The Complainant alleges that the disputed domain name was used to create and use an email address incorporating the name of its CEO, without producing any evidence thereof.
Such email addresses are often used notably for spamming or phishing purposes, to obtain banking and personal data from the Complainant’s customers and to misuse these data.
The Panel takes into consideration, as above explained, that banking services are strictly regulated, to protect professionals as well as their customers. Therefore, it cannot be tolerated that an individual registers without any authorization, and potentially uses a domain name incorporating a trademark protected for banking services.
As here above explained, the Panel checked the status of the disputed domain name and ascertained that a webmail server is configured.

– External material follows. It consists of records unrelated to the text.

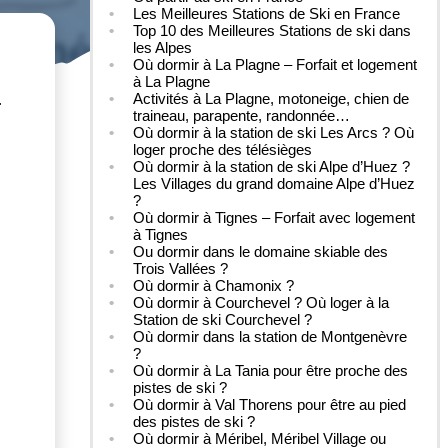
Les Meilleures Stations de Ski en France
Top 10 des Meilleures Stations de ski dans
les Alpes
Où dormir à La Plagne – Forfait et logement
à La Plagne
Activités à La Plagne, motoneige, chien de
r
traineau, parapente, randonnée…
Où dormir à la station de ski Les Arcs ? Où
loger proche des télésièges
Où dormir à la station de ski Alpe d’Huez ?
Les Villages du grand domaine Alpe d’Huez
?
Où dormir à Tignes – Forfait avec logement
à Tignes
Ou dormir dans le domaine skiable des
Trois Vallées ?
Où dormir à Chamonix ?
Où dormir à Courchevel ? Où loger à la
Station de ski Courchevel ?
Où dormir dans la station de Montgenèvre
?
Où dormir à La Tania pour être proche des
pistes de ski ?
Où dormir à Val Thorens pour être au pied
des pistes de ski ?
Où dormir à Méribel, Méribel Village ou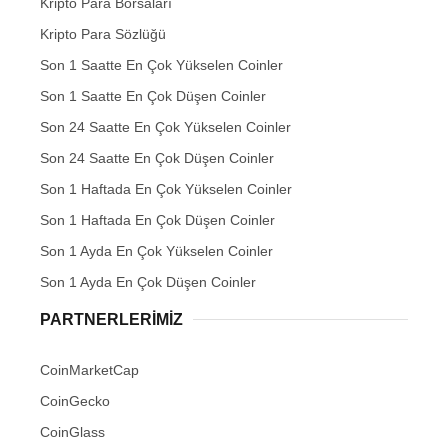
Kripto Para Borsaları
Kripto Para Sözlüğü
Son 1 Saatte En Çok Yükselen Coinler
Son 1 Saatte En Çok Düşen Coinler
Son 24 Saatte En Çok Yükselen Coinler
Son 24 Saatte En Çok Düşen Coinler
Son 1 Haftada En Çok Yükselen Coinler
Son 1 Haftada En Çok Düşen Coinler
Son 1 Ayda En Çok Yükselen Coinler
Son 1 Ayda En Çok Düşen Coinler
PARTNERLERIMIZ
CoinMarketCap
CoinGecko
CoinGlass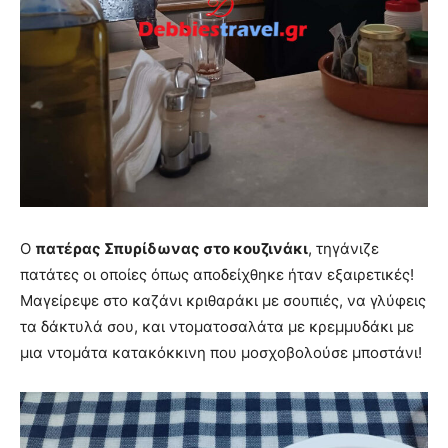
Ο
πατέρας Σπυρίδωνας στο κουζινάκι
, τηγάνιζε
πατάτες οι οποίες όπως αποδείχθηκε ήταν εξαιρετικές!
Μαγείρεψε στο καζάνι κριθαράκι με σουπιές, να γλύφεις
τα δάκτυλά σου, και ντοματοσαλάτα με κρεμμυδάκι με
μια ντομάτα κατακόκκινη που μοσχοβολούσε μποστάνι!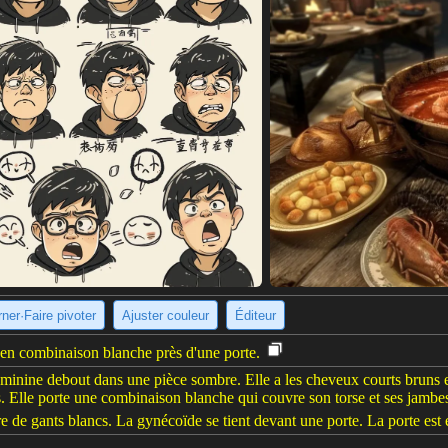
ner·Faire pivoter
Ajuster couleur
Éditeur
en combinaison blanche près d'une porte.
minine debout dans une pièce sombre. Elle a les cheveux courts bruns e
es. Elle porte une combinaison blanche qui couvre son torse et ses jambe
re de gants blancs. La gynécoïde se tient devant une porte. La porte est 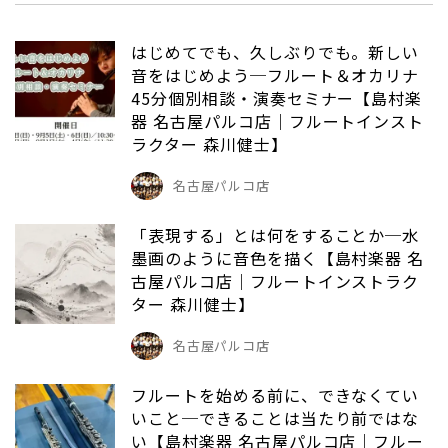
はじめてでも、久しぶりでも。新しい
音をはじめよう─フルート＆オカリナ
45分個別相談・演奏セミナー【島村楽
器 名古屋パルコ店｜フルートインスト
ラクター 森川健士】
名古屋パルコ店
「表現する」とは何をすることか─水
墨画のように音色を描く【島村楽器 名
古屋パルコ店｜フルートインストラク
ター 森川健士】
名古屋パルコ店
フルートを始める前に、できなくてい
いこと─できることは当たり前ではな
い【島村楽器 名古屋パルコ店｜フルー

The existing MX servers enables the Respondent to use the disputed domain name for creating and using email addresses composed with the well-known NATIXIS trademark.
It is not possible to conceive of any plausible actual or contemplated active use of the domain name and of email addresses “[…]@fr-natixis.com” by the Respondent that would not be illegitimate.
It constitutes bad faith use in the meaning of paragraph 4(b)(iv) of the Policy.
For all the above reasons, the Panel is of the opinion that the disputed domain name satisfies the requirement of paragraph 4(a)(iii) that the disputed domain name was registered and is being used in bad faith by the Respondent.
For the foregoing reasons, in accordance with paragraphs 4(i) of the Policy and 15 of the Rules, the Panel orders that the disputed domain name <fr-natixis.com> be transferred to the Complainant.